AGI Canary

AGI Canary

Epistemic instrumentation for AGI progress

Methodology

How the AGI Canary Index is built—frameworks, axes, and pipeline

Frameworks
The index consolidates established academic and policy frameworks into a single auditable system.
  • CHC cognitive domains (Hendrycks et al.) — "A Definition of AGI" proposes operationalizing AGI as matching cognitive versatility across Cattell–Horn–Carroll domains, producing an interpretable jagged profile rather than one score.
  • Levels of AGI (Morris et al., DeepMind) — Frames progress using performance, generality, and autonomy. Explains progress without claiming "AGI achieved" prematurely.
  • ARC-AGI — Measures abstraction and reasoning beyond narrow training distribution. The canary for generalization vs memorization.
  • METR autonomy evaluations — Tooling and protocols for agentic autonomy, long-horizon task success, and dangerous-capability detection. The backbone for our autonomy & risk track.
  • OECD AI Capability Indicators — Policy-grade, human-skill-referenced capability levels across domains. Cross-walks with CHC for a public-friendly taxonomy.
9 Cognitive Axes
Capability signals are mapped to these axes.

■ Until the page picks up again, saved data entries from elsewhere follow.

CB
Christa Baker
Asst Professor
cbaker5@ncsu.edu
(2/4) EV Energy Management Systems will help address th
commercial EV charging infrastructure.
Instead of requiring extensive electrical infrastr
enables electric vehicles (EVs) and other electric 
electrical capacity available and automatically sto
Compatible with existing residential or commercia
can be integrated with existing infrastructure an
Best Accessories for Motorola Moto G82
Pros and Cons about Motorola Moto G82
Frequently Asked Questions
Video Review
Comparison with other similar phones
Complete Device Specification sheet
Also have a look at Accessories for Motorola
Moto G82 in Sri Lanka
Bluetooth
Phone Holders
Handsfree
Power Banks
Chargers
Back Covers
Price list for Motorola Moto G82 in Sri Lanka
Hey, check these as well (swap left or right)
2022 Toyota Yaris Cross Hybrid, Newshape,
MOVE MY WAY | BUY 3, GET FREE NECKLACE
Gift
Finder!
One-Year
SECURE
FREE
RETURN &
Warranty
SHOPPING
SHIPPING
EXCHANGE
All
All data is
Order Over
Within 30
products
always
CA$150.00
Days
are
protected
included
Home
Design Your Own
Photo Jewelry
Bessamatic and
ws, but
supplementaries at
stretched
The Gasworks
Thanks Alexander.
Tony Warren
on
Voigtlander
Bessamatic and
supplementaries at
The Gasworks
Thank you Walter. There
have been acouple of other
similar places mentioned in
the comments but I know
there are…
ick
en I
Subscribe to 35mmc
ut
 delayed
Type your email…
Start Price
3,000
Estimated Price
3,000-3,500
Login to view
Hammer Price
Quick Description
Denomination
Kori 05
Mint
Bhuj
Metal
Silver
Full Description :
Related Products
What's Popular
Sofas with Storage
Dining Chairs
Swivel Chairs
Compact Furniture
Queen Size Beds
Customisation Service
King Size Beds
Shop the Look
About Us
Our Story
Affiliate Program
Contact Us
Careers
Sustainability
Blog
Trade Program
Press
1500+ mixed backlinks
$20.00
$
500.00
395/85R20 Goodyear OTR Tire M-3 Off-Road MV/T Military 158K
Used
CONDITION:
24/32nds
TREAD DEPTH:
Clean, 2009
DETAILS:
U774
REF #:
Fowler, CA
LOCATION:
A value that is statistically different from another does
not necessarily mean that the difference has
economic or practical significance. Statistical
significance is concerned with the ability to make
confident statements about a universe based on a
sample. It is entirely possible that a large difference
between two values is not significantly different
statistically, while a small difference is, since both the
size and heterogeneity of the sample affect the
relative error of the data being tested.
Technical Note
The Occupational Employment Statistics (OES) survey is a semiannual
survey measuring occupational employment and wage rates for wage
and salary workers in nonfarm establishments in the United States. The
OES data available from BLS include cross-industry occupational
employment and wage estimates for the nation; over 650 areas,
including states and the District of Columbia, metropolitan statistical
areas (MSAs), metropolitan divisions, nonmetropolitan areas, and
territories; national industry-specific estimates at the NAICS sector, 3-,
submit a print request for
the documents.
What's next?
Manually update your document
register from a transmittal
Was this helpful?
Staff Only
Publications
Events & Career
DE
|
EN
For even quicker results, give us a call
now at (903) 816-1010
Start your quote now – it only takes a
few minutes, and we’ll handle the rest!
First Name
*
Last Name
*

Scores use -1..1 scale with uncertainty bounds.
  • Reasoningreasoning
  • Learning efficiencylearning_efficiency
  • Long-term memorylong_term_memory
  • Planningplanning
  • Tool usetool_use
  • Social cognitionsocial_cognition
  • Multimodal perceptionmultimodal_perception
  • Robustnessrobustness
  • Alignment & safetyalignment_safety
Pipeline
Content flows from discovery through extraction to daily snapshots.
  1. Discovery — RSS feeds, curated sources, search APIs, and X. URLs are deduplicated and stored as items.
  2. Acquisition — Firecrawl scrapes full-text, content is validated (length, paywall), stored in R2, and linked to documents.
  3. AI extraction — Vercel AI SDK + OpenRouter. LLM extracts claims, axis impacts, benchmarks, confidence, citations. Confidence is adjusted by source trust weight; signals below threshold are filtered.
  4. Daily snapshots — Signals for a date are aggregated into axis scores (confidence-weighted average of direction × magnitude). Delta is day-over-day change.
Audit trail
Every displayed score links to citations and provenance. The app surfaces source attribution, confidence, and uncertainty.